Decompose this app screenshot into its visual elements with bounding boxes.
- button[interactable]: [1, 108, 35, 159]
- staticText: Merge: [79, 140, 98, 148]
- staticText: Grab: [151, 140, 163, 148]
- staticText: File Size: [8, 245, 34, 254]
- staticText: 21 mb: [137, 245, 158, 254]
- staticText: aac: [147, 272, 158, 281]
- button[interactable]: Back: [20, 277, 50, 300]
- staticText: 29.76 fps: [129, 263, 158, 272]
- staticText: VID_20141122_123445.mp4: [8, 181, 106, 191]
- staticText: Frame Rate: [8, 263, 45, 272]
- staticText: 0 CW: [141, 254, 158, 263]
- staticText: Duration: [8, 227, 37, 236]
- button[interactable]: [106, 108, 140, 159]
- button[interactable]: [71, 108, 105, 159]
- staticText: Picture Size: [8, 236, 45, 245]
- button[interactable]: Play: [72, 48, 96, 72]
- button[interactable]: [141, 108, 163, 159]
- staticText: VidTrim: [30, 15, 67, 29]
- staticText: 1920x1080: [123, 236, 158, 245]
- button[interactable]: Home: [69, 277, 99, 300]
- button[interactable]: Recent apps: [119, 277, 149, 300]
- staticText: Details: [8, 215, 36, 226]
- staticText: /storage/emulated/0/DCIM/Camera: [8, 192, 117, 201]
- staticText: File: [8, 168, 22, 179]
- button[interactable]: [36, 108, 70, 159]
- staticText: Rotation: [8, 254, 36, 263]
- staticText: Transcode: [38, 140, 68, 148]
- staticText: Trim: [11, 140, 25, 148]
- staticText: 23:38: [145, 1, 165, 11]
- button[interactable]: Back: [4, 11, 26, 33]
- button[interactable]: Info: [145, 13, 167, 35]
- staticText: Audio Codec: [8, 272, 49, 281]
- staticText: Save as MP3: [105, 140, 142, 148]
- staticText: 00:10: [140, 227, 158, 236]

· · · · · · ·

_Task_
Write out all of the records once more, exactly.

_Exercise output_
Decompose this app screenshot into its visual elements with bounding boxes.
- button[interactable]: [1, 108, 35, 159]
- staticText: Merge: [79, 140, 98, 148]
- staticText: Grab: [151, 140, 163, 148]
- staticText: File Size: [8, 245, 34, 254]
- staticText: 21 mb: [137, 245, 158, 254]
- staticText: aac: [147, 272, 158, 281]
- button[interactable]: Back: [20, 277, 50, 300]
- staticText: 29.76 fps: [129, 263, 158, 272]
- staticText: VID_20141122_123445.mp4: [8, 181, 106, 191]
- staticText: Frame Rate: [8, 263, 45, 272]
- staticText: 0 CW: [141, 254, 158, 263]
- staticText: Duration: [8, 227, 37, 236]
- button[interactable]: [106, 108, 140, 159]
- button[interactable]: [71, 108, 105, 159]
- staticText: Picture Size: [8, 236, 45, 245]
- button[interactable]: Play: [72, 48, 96, 72]
- button[interactable]: [141, 108, 163, 159]
- staticText: VidTrim: [30, 15, 67, 29]
- staticText: 1920x1080: [123, 236, 158, 245]
- button[interactable]: Home: [69, 277, 99, 300]
- button[interactable]: Recent apps: [119, 277, 149, 300]
- staticText: Details: [8, 215, 36, 226]
- staticText: /storage/emulated/0/DCIM/Camera: [8, 192, 117, 201]
- staticText: File: [8, 168, 22, 179]
- button[interactable]: [36, 108, 70, 159]
- staticText: Rotation: [8, 254, 36, 263]
- staticText: Transcode: [38, 140, 68, 148]
- staticText: Trim: [11, 140, 25, 148]
- staticText: 23:38: [145, 1, 165, 11]
- button[interactable]: Back: [4, 11, 26, 33]
- button[interactable]: Info: [145, 13, 167, 35]
- staticText: Audio Codec: [8, 272, 49, 281]
- staticText: Save as MP3: [105, 140, 142, 148]
- staticText: 00:10: [140, 227, 158, 236]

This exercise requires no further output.